*** Block opens ***

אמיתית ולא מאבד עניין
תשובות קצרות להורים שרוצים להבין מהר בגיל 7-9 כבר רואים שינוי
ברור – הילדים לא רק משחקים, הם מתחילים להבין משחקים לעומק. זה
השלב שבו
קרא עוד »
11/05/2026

*** Block closes ***
*** Block opens ***

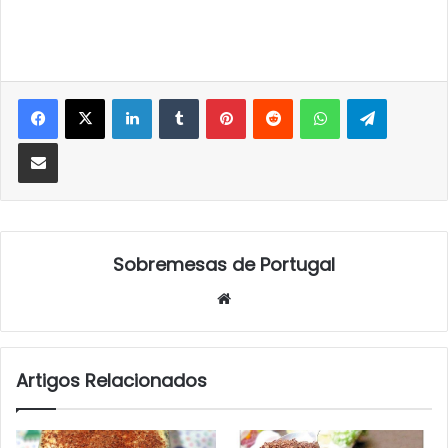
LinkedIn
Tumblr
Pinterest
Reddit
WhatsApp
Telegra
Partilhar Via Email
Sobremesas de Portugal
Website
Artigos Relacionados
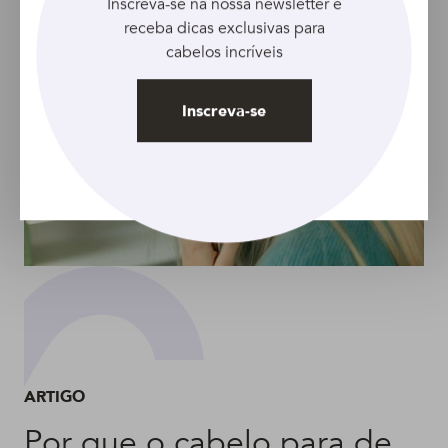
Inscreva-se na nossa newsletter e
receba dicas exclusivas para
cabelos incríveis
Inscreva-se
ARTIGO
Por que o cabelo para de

*** Block closes ***
*** Block opens ***

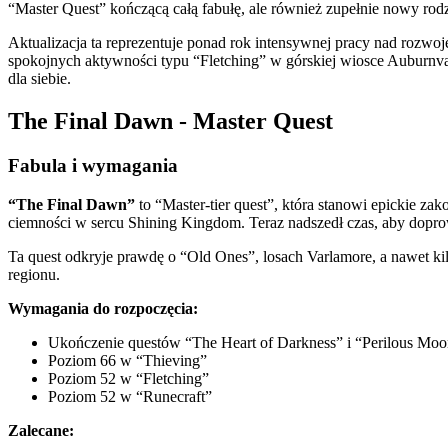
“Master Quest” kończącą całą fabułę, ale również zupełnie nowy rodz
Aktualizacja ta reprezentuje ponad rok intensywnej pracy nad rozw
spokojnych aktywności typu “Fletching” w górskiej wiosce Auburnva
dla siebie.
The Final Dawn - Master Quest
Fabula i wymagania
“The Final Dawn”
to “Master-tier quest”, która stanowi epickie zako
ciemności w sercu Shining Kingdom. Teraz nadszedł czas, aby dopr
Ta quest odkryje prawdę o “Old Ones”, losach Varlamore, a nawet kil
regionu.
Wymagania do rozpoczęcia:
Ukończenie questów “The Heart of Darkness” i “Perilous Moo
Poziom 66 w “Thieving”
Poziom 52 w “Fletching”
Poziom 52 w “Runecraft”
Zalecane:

*** Block closes ***

_Work instruction:_ Respond with one number only: how many lines of the data contain "Inscreva".

_Task output:_ 2